Sen. Gary Stevens said this week his bill to create a huge state game refuge around and to the north and west of Iliamna Lake and name it after former Gov. Jay Hammond was not meant to impede Northern Dynasty Mines’ proposed Pebble Project.
However, a spokesman for Northern Dynasty Mines Inc., the company that hopes to build a gold-copper-molybdenum mine northwest of Iliamna, said its initial assessment of the Senate Bill 67 suggests it could foreclose any opportunity for mineral development across an area of thousands of square miles of resource-rich territory.
SB 67 would designate all surface and subsurface land and water owned or acquired in the future by the state within the hydrographic boundaries of the Kvichak and Nushagak-Mulchatna River drainages as the Jay Hammond State Game Refuge.
The proposed refuge (about 7.7 million acres) would be bordered by Lake Clark National Park and Reserve to the east, Katmai National Park and Preserve to the south, and Wood-Tikchik State Park to the west.
Game refuge regulations likely would be reflected in permit requirements for the mine. Restrictions might go much further, a company official said Friday.
Sean Magee, vice president of public affairs for NDM, said he believed the catalyst for Stevens’ bill was the effort by those bent on stopping the project and denying it a fair hearing.
“The implications for resource and economic development is very considerable,” Magee said. “The Lake and Peninsula Borough is very concerned because (the bill) could restrict land transfers.
“Village corporations and Native corporations, mining interests, oil and gas interests, all sorts of interests could be significantly impacted by the bill.”
“The idea was not meant to be an end run to stop Pebble,” Stevens said in an interview Wednesday. “It is meant to make sure habitat is taken into consideration.”
Stevens said those he’s talked to, people he said were in positions to look carefully at NDM’s applications, have said there were “plenty of safety measures.”

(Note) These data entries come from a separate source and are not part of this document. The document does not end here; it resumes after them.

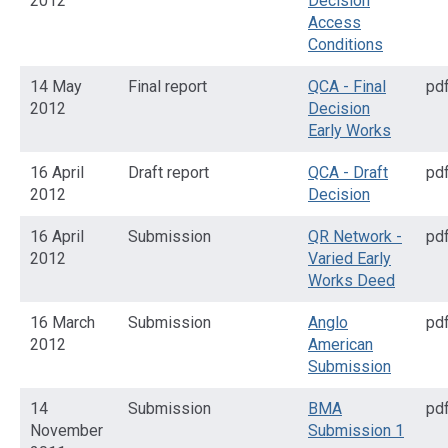
2012
Decision
Access
Conditions
14 May
Final report
QCA - Final
pd
2012
Decision
Early Works
16 April
Draft report
QCA - Draft
pd
2012
Decision
16 April
Submission
QR Network -
pd
2012
Varied Early
Works Deed
16 March
Submission
Anglo
pd
2012
American
Submission
14
Submission
BMA
pd
November
Submission 1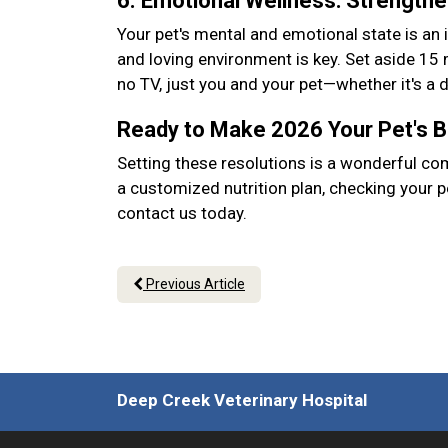
6. Emotional Wellness: Strength
Your pet's mental and emotional state is an 
and loving environment is key. Set aside 15
no TV, just you and your pet—whether it's a
Ready to Make 2026 Your Pet's 
Setting these resolutions is a wonderful co
a customized nutrition plan, checking your p
contact us today.
Previous Article
Deep Creek Veterinary Hospital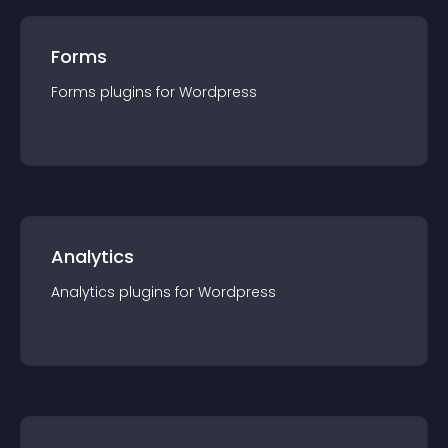
Forms
Forms
plugin
s for
Wordpress
Analytics
Analytics
plugin
s for
Wordpress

“But there is nothing wrong with ensuring the fish get every protection possible,” Stevens said. “The hope is, in a perfect world, that we could make use of these enormous resources of gold and copper while also protecting the salmon resource.”
Stevens said he had nothing against the mining industry but said many residents in the Lake and Peninsula Borough and elsewhere see advantages and disadvantages to building the mine.

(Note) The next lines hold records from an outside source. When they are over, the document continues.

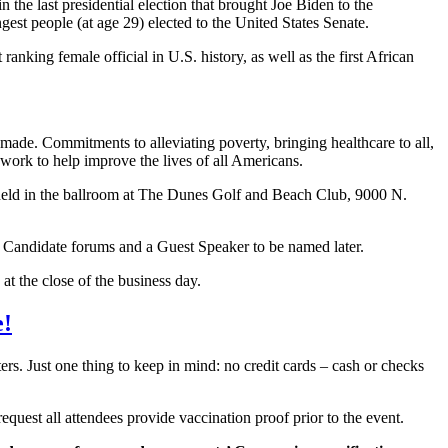
the last presidential election that brought Joe Biden to the
est people (at age 29) elected to the United States Senate.
anking female official in U.S. history, as well as the first African
ade. Commitments to alleviating poverty, bringing healthcare to all,
r work to help improve the lives of all Americans.
be held in the ballroom at The Dunes Golf and Beach Club, 9000 N.
d Candidate forums and a Guest Speaker to be named later.
at the close of the business day.
e!
rs. Just one thing to keep in mind: no credit cards – cash or checks
quest all attendees provide vaccination proof prior to the event.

“If we have to err, we have to err on the side of no damage to the salmon industry,” he said.
The Jay Hammond refuge would be managed as a state refuge for the protection of the habitat of salmon, trout, caribou, brown bear and other fish and wildlife species, according to the bill.
It also would be established to protect public use of fish and wildlife, “particularly subsistence, commercial and recreational fishing, hunting, trapping, viewing and general public recreation in a high quality environment. Other uses would be allowed provided they were not incompatible with the above primary uses, the bill states.

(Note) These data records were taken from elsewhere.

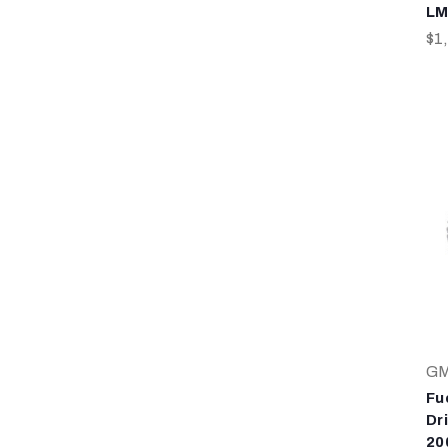
LM
$1
G
Fu
Dr
20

One provision would close land and water within the refuge to mineral entry. Another, however, says “valid allotment applications” would not be impaired or altered if filed before the bill’s effective date, should it become law. Steven’s aide Doug Letch said that second provision would apply to NDM’s Pebble project.
Magee said the assessment of the bill had only just begun, but it wasn’t clear exactly what was meant by the term “mineral entry.”
Elsewhere, SB 67 provides that sales of state land and water within the refuge would require legislative approval, and industrial waste could not be stored nor water discharged within the refuge that did not meet water quality standards for fish.
The storage issue also is problematic for NDM, Magee said.
“It is likely that tailings would be considered industrial waste,” he said. “You can’t develop a mine without storing tailings.”
That provision could present problems not only for mines, but also oil and gas development, perhaps even fish processing plants, he said.
The bill also would bar the state from taking private land within the refuge by eminent domain. Access to and from private land within the refuge would be permitted through designated corridors by agreement with the Alaska Department of Fish and Game. A citizens’ advisory committee would be established to work with Fish and Game to manage the refuge.
Stevens said he has requested a public hearing for the bill by the Senate Resources Committee and expects that hearing to be held within the next couple of weeks.
“That should be interesting,” he said. “It will bring out people on both sides and address concerns.”
Magee said NDM officials likely will participate.
The hearing will be teleconferenced, he said.